Personal information
- Born: 26 April 2006 (age 20)

Sport
- Sport: Athletics
- Event: Long jump

Achievements and titles
- Personal best(s): Long jump: 8.11m (Fayetteville, 2026) Triple jump: 16.03m (Abeokuta, 2025)

Medal record
Men's athletics
Representing South Africa
African U20 Championships
| Gold medal – first place | 2025 Abeokuta | Triple jump |
African U18 Championships
| Gold medal – first place | 2023 Ndola | Long jump |

= Temoso Masikane =

South African long jumper

Temoso Masikane (born 26 April 2006) is a South African long jumper and triple jumper. He became the African U18 champion in the long jump in 2023, and in 2025 became the African U20 champion in the triple jump, also placing second at the senior South African Athletics Championships that year.

==Biography==
Masikane attended Lebone II - College of the Royal Bafokeng International school in South Africa. He won both the long jump and 100 metres titles at the 2023 South African School Sports Championships in Germiston. That year, Masikane made his debut representing South Africa and set a new African under-18 area record with a long jump of 8.06 metres to win the gold medal at the 2023 African U18 Championships in Ndola, Zambia. He had gone into the championships already holding the South African U18 national record for the discipline.

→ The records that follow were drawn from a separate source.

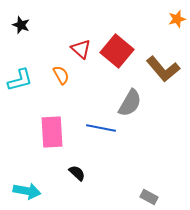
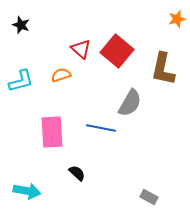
brown L-shape: rotated 52 degrees clockwise
orange semicircle: rotated 78 degrees counterclockwise
cyan L-shape: moved 1 px right, 1 px down
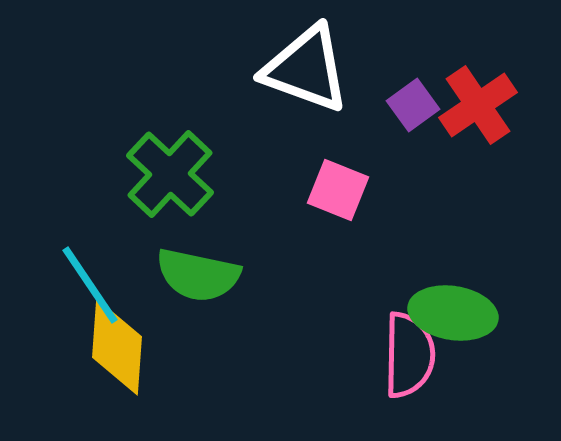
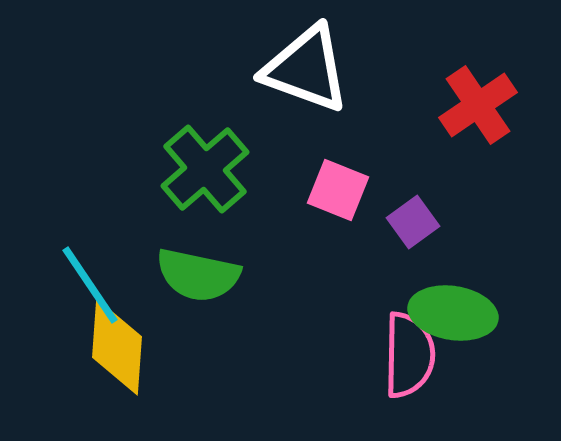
purple square: moved 117 px down
green cross: moved 35 px right, 5 px up; rotated 6 degrees clockwise
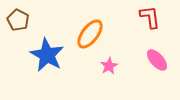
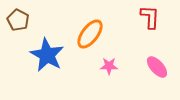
red L-shape: rotated 10 degrees clockwise
pink ellipse: moved 7 px down
pink star: rotated 30 degrees clockwise
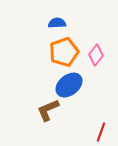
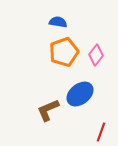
blue semicircle: moved 1 px right, 1 px up; rotated 12 degrees clockwise
blue ellipse: moved 11 px right, 9 px down
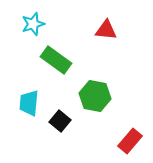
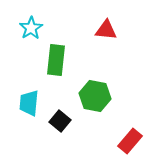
cyan star: moved 2 px left, 4 px down; rotated 15 degrees counterclockwise
green rectangle: rotated 60 degrees clockwise
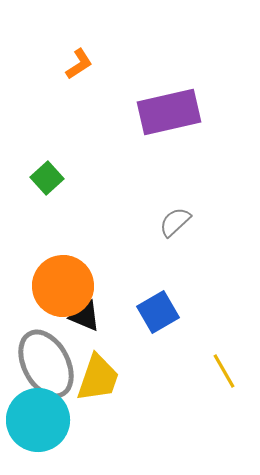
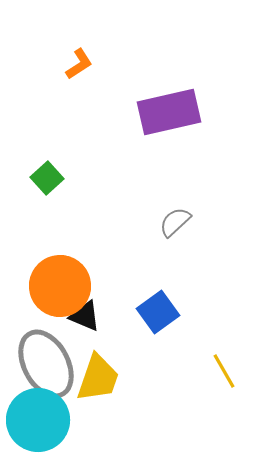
orange circle: moved 3 px left
blue square: rotated 6 degrees counterclockwise
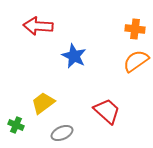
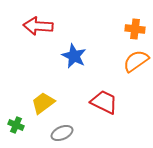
red trapezoid: moved 3 px left, 9 px up; rotated 16 degrees counterclockwise
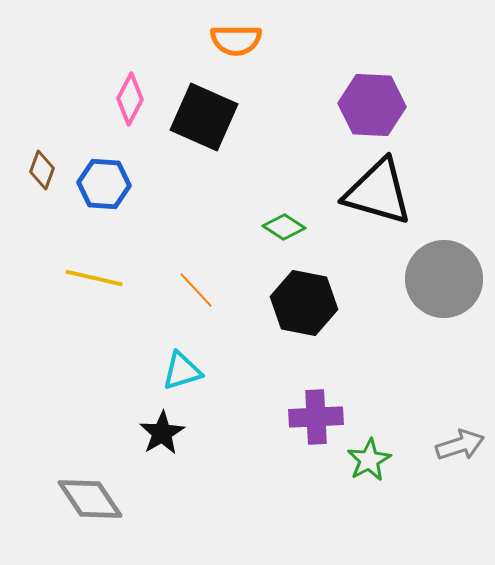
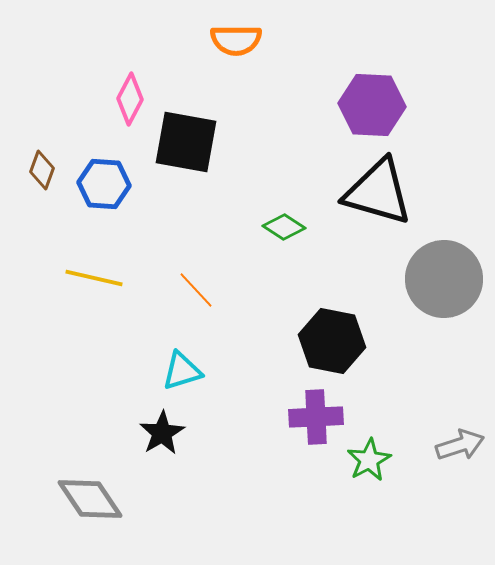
black square: moved 18 px left, 25 px down; rotated 14 degrees counterclockwise
black hexagon: moved 28 px right, 38 px down
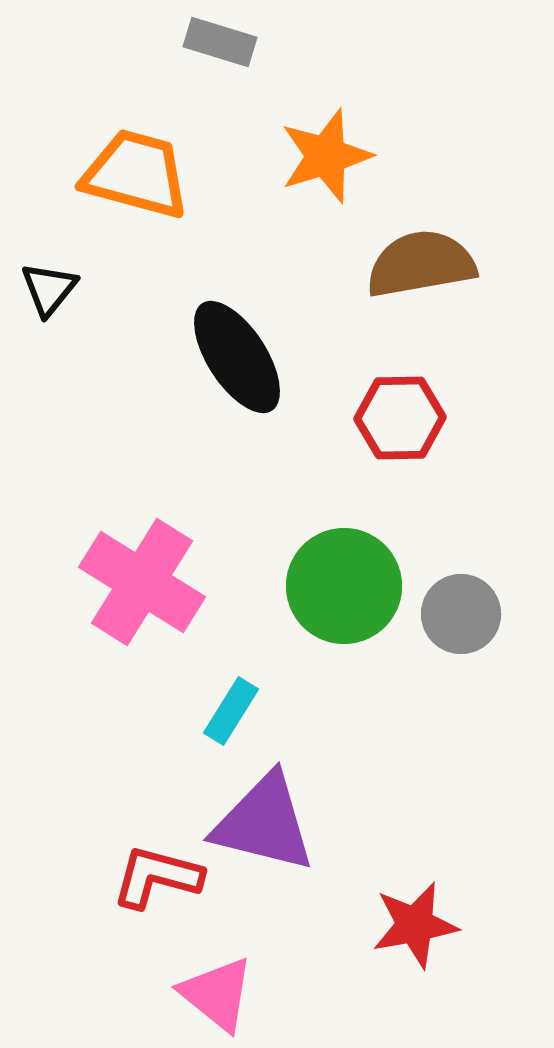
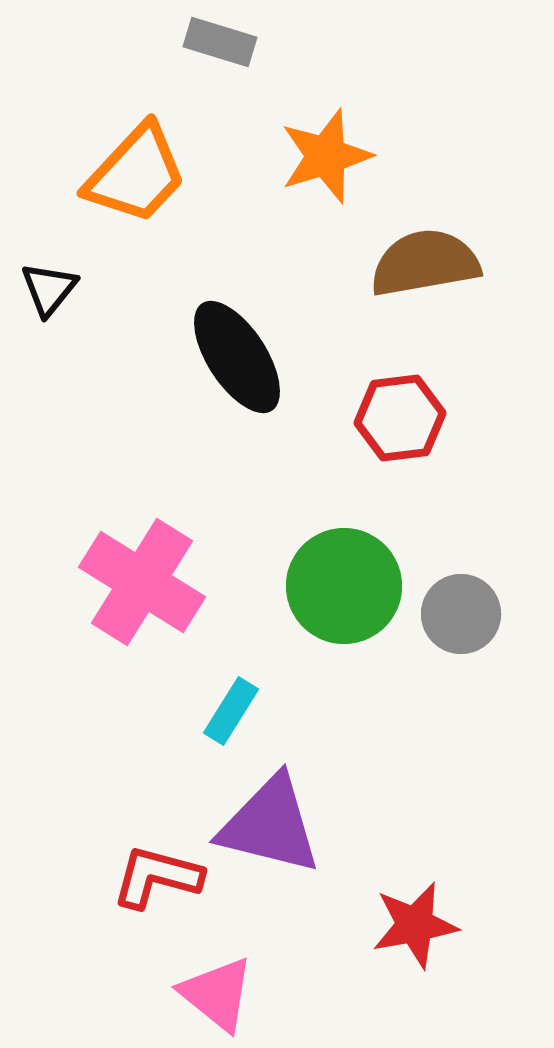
orange trapezoid: rotated 118 degrees clockwise
brown semicircle: moved 4 px right, 1 px up
red hexagon: rotated 6 degrees counterclockwise
purple triangle: moved 6 px right, 2 px down
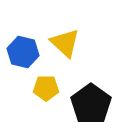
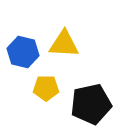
yellow triangle: moved 1 px left, 1 px down; rotated 40 degrees counterclockwise
black pentagon: rotated 24 degrees clockwise
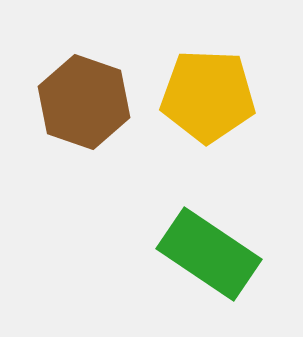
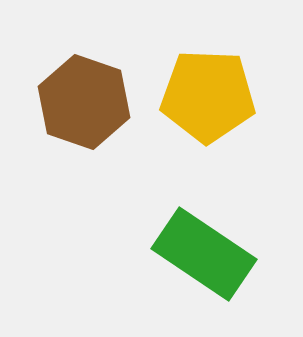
green rectangle: moved 5 px left
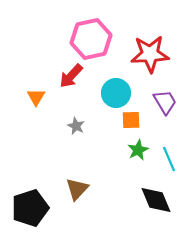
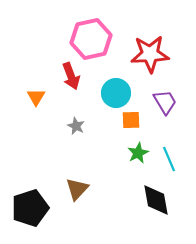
red arrow: rotated 64 degrees counterclockwise
green star: moved 3 px down
black diamond: rotated 12 degrees clockwise
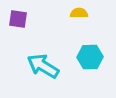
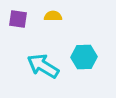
yellow semicircle: moved 26 px left, 3 px down
cyan hexagon: moved 6 px left
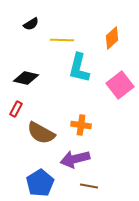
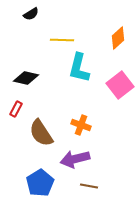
black semicircle: moved 10 px up
orange diamond: moved 6 px right
orange cross: rotated 12 degrees clockwise
brown semicircle: rotated 28 degrees clockwise
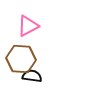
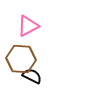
black semicircle: rotated 18 degrees clockwise
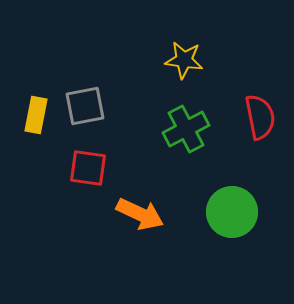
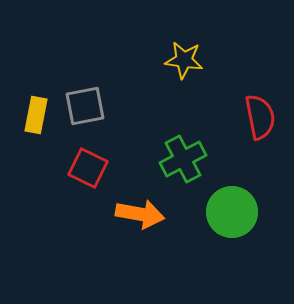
green cross: moved 3 px left, 30 px down
red square: rotated 18 degrees clockwise
orange arrow: rotated 15 degrees counterclockwise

The following year, competing as a member of Athletics North West North (ANWN), Masikane won the U20 men’s long jump final at the ASA Championships in March 2024, winning with a jump of 7.71m. Masikane placed fourth overall in the long jump at the 2024 World Athletics U20 Championships in Lima, Peru, in August 2024, with a best jump of 7.74 metres.

In April 2025, Masikane was runner-up in the triple jump at the senior South African Athletics Championships in Potchefstroom. He also placed fourth with a jump of 7.92 metres in the long jump at the championships. In July, he won the gold medal with a lifetime best of 16.03m in the triple jump at the African U20 Championships in Abeokuta, Nigeria.

In 2026, he began competing for the University of Florida in the United States. He jumped 8.11 metres competing for Florida at the Tyson Invitational in Fayetteville, Arkansas on 13 February 2026. In March, he was selected for the 2026 World Athletics Indoor Championships in Toruń, Poland. In May 2026, Masikane secured a win in the men’s long jump at the SEC Outdoor Championships, recording a jump of 8.01 meters.